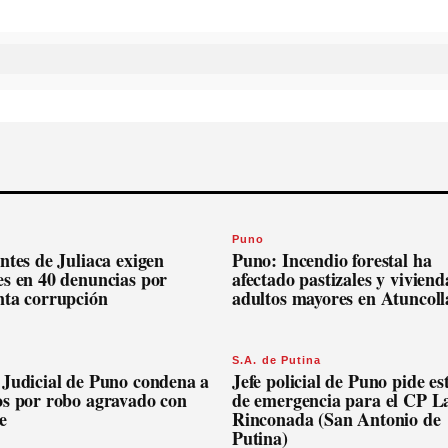
Puno
ntes de Juliaca exigen
Puno: Incendio forestal ha
es en 40 denuncias por
afectado pastizales y viviend
nta corrupción
adultos mayores en Atuncoll
S.A. de Putina
 Judicial de Puno condena a
Jefe policial de Puno pide es
os por robo agravado con
de emergencia para el CP L
e
Rinconada (San Antonio de
Putina)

◆ **ASSIGNED TASK**
Copy the data character for character, but drop all pictures from the copy.

◆ **RESULT FOR THIS EXERCISE**
Puno
ntes de Juliaca exigen
Puno: Incendio forestal ha
es en 40 denuncias por
afectado pastizales y viviend
nta corrupción
adultos mayores en Atuncoll
S.A. de Putina
 Judicial de Puno condena a
Jefe policial de Puno pide es
os por robo agravado con
de emergencia para el CP L
e
Rinconada (San Antonio de
Putina)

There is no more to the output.